Superb Tuning LLMs on a Single Shopper Graphic Card | by Naser Tamimi

Superb Tuning LLMs on a Single Shopper Graphic Card | by Naser Tamimi | Jan, 2024

GENERATIVE AI

Learnings from superb tuning a big language mannequin on a single shopper GPU

After we take into consideration Massive Language Fashions or every other generative fashions, the primary {hardware} that involves thoughts is GPU. With out GPUs, many developments in Generative AI, machine studying, deep studying, and knowledge science would’ve been unimaginable.
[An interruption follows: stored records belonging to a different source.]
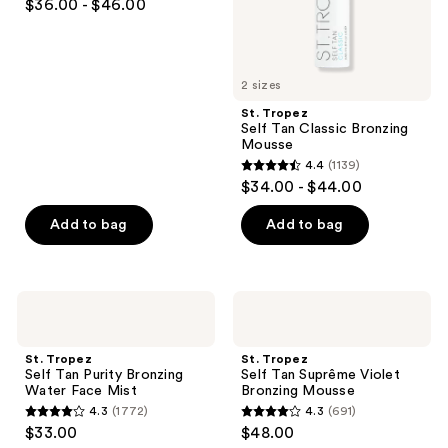
the
$36.00 - $46.00
out
next
of
and
5
previous
2 sizes
stars
buttons
;
St. Tropez
to
Self Tan Classic Bronzing
1331
navigate
Mousse
reviews
4.4
(1139)
4.4
$34.00 - $44.00
out
of
Add to bag
Add to bag
5
stars
;
St.
St.
1139
Tropez
Tropez
Self
Self
reviews
Tan
Tan
St. Tropez
St. Tropez
Purity
Suprême
Self Tan Purity Bronzing
Self Tan Suprême Violet
Bronzing
Violet
Water Face Mist
Bronzing Mousse
Water
Bronzing
4.3
(1772)
4.3
(691)
Face
Mousse
4.3
4.3
$33.00
$48.00
Mist
out
out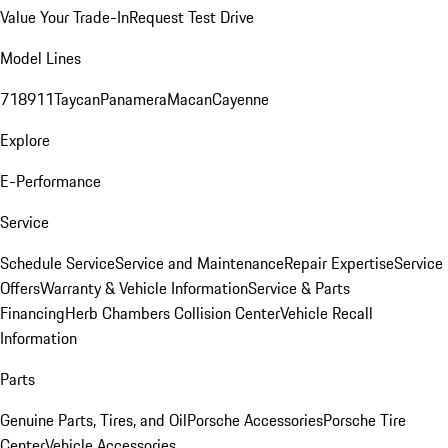
Value Your Trade-In
Request Test Drive
Model Lines
718
911
Taycan
Panamera
Macan
Cayenne
Explore
E-Performance
Service
Schedule Service
Service and Maintenance
Repair Expertise
Service
Offers
Warranty & Vehicle Information
Service & Parts
Financing
Herb Chambers Collision Center
Vehicle Recall
Information
Parts
Genuine Parts, Tires, and Oil
Porsche Accessories
Porsche Tire
Center
Vehicle Accessories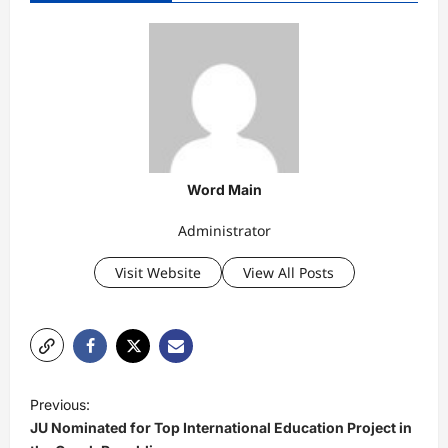
Word Main
Administrator
Visit Website
View All Posts
P
Previous:
o
JU Nominated for Top International Education Project in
If 15 years in the past, players had been enthusiastic in regards to the newest GPU applied sciences, at present knowledge scientists and machine studying engineers be a part of them and pursue the information on this subject too. Though often players and ML customers are two totally different sorts of GPUs and graphic playing cards.

Gaming customers often use shopper graphic playing cards (equivalent to NVIDIA GeForce RTX Collection GPUs), whereas ML and AI builders often observe information about Knowledge Middle and Cloud Computing GPUs (equivalent to V100, A100, or H100). Gaming graphic playing cards often have a lot much less GPU reminiscence (at most 24GB as of January 2024) in comparison with Knowledge Middle GPUs (within the vary of 40GB to 80GB often). Additionally, their worth is one other important distinction. Whereas most shopper graphic playing cards might be as much as $3000, most Knowledge Middle graphic playing cards begin from that worth and may go tens of hundreds of {dollars} simply.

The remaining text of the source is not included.